- EXERCISE DIRECTIONS
Print the listing below verbatim, passing over each picture.
=======
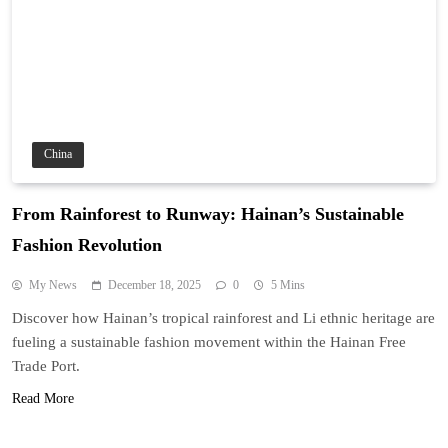
China
From Rainforest to Runway: Hainan’s Sustainable
Fashion Revolution
My News
December 18, 2025
0
5 Mins
Discover how Hainan’s tropical rainforest and Li ethnic heritage are
fueling a sustainable fashion movement within the Hainan Free
Trade Port.
Read More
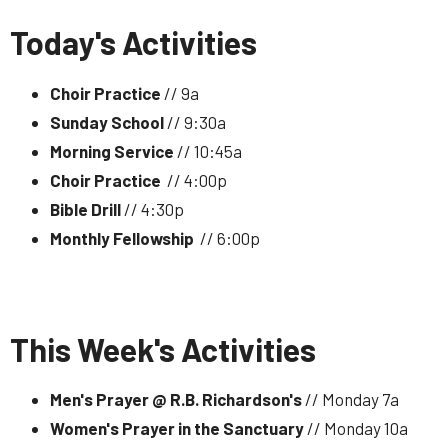
Today's Activities
Choir Practice
// 9a
Sunday School
// 9:30a
Morning Service
// 10:45a
Choir Practice
// 4:00p
Bible Drill
// 4:30p
Monthly Fellowship
// 6:00p
This Week's Activities
Men's Prayer @ R.B. Richardson's
// Monday 7a
Women's Prayer in the Sanctuary
// Monday 10a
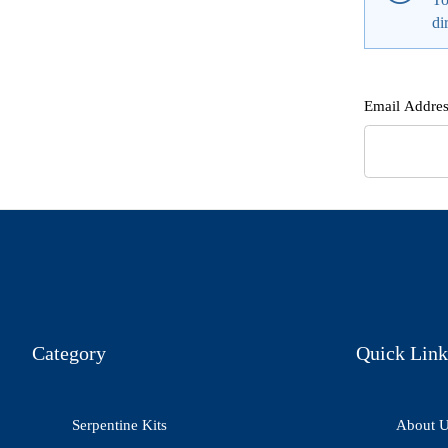
di
Email Addres
Category
Quick Link
Serpentine Kits
About 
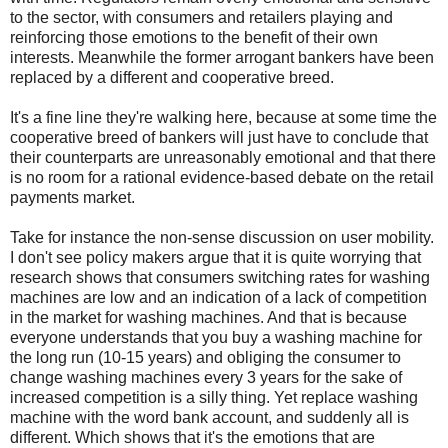
to the sector, with consumers and retailers playing and
reinforcing those emotions to the benefit of their own
interests. Meanwhile the former arrogant bankers have been
replaced by a different and cooperative breed.
It's a fine line they're walking here, because at some time the
cooperative breed of bankers will just have to conclude that
their counterparts are unreasonably emotional and that there
is no room for a rational evidence-based debate on the retail
payments market.
Take for instance the non-sense discussion on user mobility.
I don't see policy makers argue that it is quite worrying that
research shows that consumers switching rates for washing
machines are low and an indication of a lack of competition
in the market for washing machines. And that is because
everyone understands that you buy a washing machine for
the long run (10-15 years) and obliging the consumer to
change washing machines every 3 years for the sake of
increased competition is a silly thing. Yet replace washing
machine with the word bank account, and suddenly all is
different. Which shows that it's the emotions that are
=======
- WRITTEN SOLUTION
China
From Rainforest to Runway: Hainan’s Sustainable
Fashion Revolution
My News
December 18, 2025
0
5 Mins
Discover how Hainan’s tropical rainforest and Li ethnic heritage are
fueling a sustainable fashion movement within the Hainan Free
Trade Port.
Read More
Today's Activities
Choir Practice
// 9a
Sunday School
// 9:30a
Morning Service
// 10:45a
Choir Practice
// 4:00p
Bible Drill
// 4:30p
Monthly Fellowship
// 6:00p
This Week's Activities
Men's Prayer @ R.B. Richardson's
// Monday 7a
Women's Prayer in the Sanctuary
// Monday 10a
di
Email Addres
Category
Quick Link
Serpentine Kits
About 
to the sector, with consumers and retailers playing and
reinforcing those emotions to the benefit of their own
interests. Meanwhile the former arrogant bankers have been
replaced by a different and cooperative breed.
It's a fine line they're walking here, because at some time the
cooperative breed of bankers will just have to conclude that
their counterparts are unreasonably emotional and that there
is no room for a rational evidence-based debate on the retail
payments market.
Take for instance the non-sense discussion on user mobility.
I don't see policy makers argue that it is quite worrying that
research shows that consumers switching rates for washing
machines are low and an indication of a lack of competition
in the market for washing machines. And that is because
everyone understands that you buy a washing machine for
the long run (10-15 years) and obliging the consumer to
change washing machines every 3 years for the sake of
increased competition is a silly thing. Yet replace washing
machine with the word bank account, and suddenly all is
different. Which shows that it's the emotions that are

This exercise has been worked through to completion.